Election 2012: Mitt Romney Readies a Different Kind of Campaign

Since finishing behind John McCain in 2008, Mitt Romney has been quietly preparing for his second chance. Can the multimillionaire build a team and find a message for 2012?

  • Christy Bowe/Globe Photos/ZUMA press

    Once more, Willard Mitt Romney looked great, and not just because of his rugged jawline, which showed no sign of slackening, or his thick blow-dry, which had gone more gray in just the right places. No, there was something else, a feeling in the air as he moved through his adoptive state — where else? New Hampshire — which so harshly rebuked him in the 2008 Republican primary by choosing John McCain.

    It was four days before the 2010 midterm elections, and Romney was making the Granite State rounds. People applauded him for just walking into a room. At the neocolonial estate of one wealthy contributor, the former Massachusetts governor glided from handshake to handshake, delighted to see so many he called "old friends," while the new ones lined up to snap pictures. "This is New Hampshire," Romney remarked in the childlike way of a candidate at work, who often must say something and nothing at the same time. "This is just an extraordinary place."

    This was also Romney in his element, or at least that's the hope of many in his inner circle. As the toll of the opening bell for the 2012 presidential campaign nears, Romney finds himself as the closest thing to a Republican front runner, leading the very early polls, well positioned as a business ace in an age of unemployment, with an unmatched fundraising base and a clear shot at capitalizing on the GOP's habit of nominating the guy who lost last time. He has retooled his political operation and honed his message. What no one knows for sure, however, is whether he has gotten any better at getting people to actually vote for him.

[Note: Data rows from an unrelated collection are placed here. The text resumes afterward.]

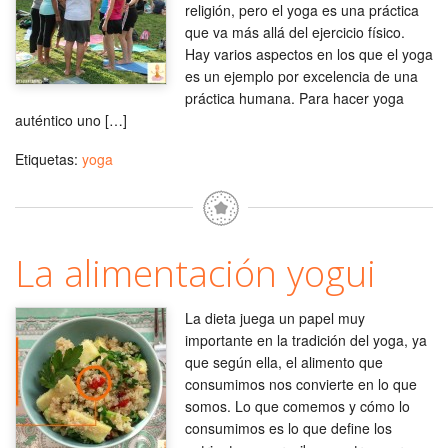
religión, pero el yoga es una práctica
que va más allá del ejercicio físico.
Hay varios aspectos en los que el yoga
es un ejemplo por excelencia de una
práctica humana. Para hacer yoga
auténtico uno […]
Etiquetas:
yoga
La alimentación yogui
La dieta juega un papel muy
importante en la tradición del yoga, ya
que según ella, el alimento que
consumimos nos convierte en lo que
somos. Lo que comemos y cómo lo
consumimos es lo que define los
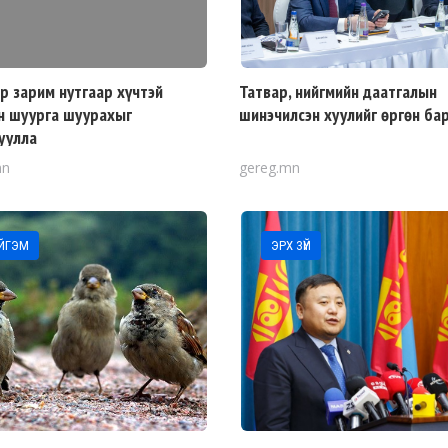
р зарим нутгаар хүчтэй
Татвар, нийгмийн даатгалын
 шуурга шуурахыг
шинэчилсэн хуулийг өргөн ба
уулла
mn
gereg.mn
ЙГЭМ
ЭРХ ЗҮЙ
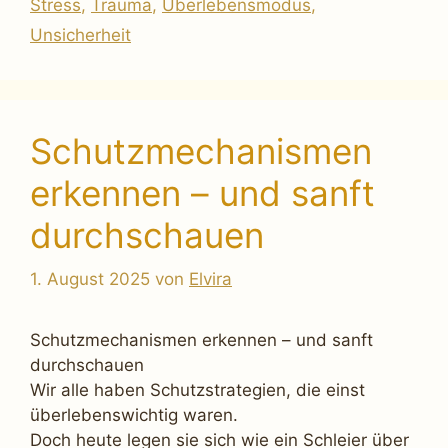
Stress
,
Trauma
,
Überlebensmodus
,
Unsicherheit
Schutzmechanismen
erkennen – und sanft
durchschauen
1. August 2025
von
Elvira
Schutzmechanismen erkennen – und sanft
durchschauen
Wir alle haben Schutzstrategien, die einst
überlebenswichtig waren.
Doch heute legen sie sich wie ein Schleier über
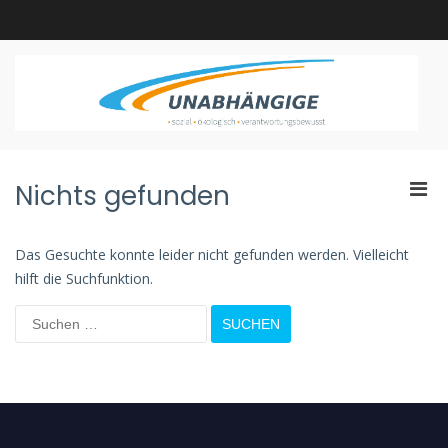
W
Wi
Nichts gefunden
La
Ei
Das Gesuchte konnte leider nicht gefunden werden. Vielleicht
De
hilft die Suchfunktion.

    But we are jumping ahead of ourselves. Romney is, if you can believe his aides, not officially running for anything. Rather, he arrived at this fundraiser, the last stop on a 32-state, 129-event coach-class barnstorm of the country, having quietly given away more than $1 million in 2010 while other potential 2012 contenders spent time trading sound bites on Fox News. His aides claimed this was the final act of an altruistic epic that began just weeks after Barack Obama won the White House. Romney gathered his team at his home outside Boston to share a scrapbook filled with thank-you notes from people he met on the trail. "We literally passed it around like the gold telephone in The Godfather ," remembers one participant.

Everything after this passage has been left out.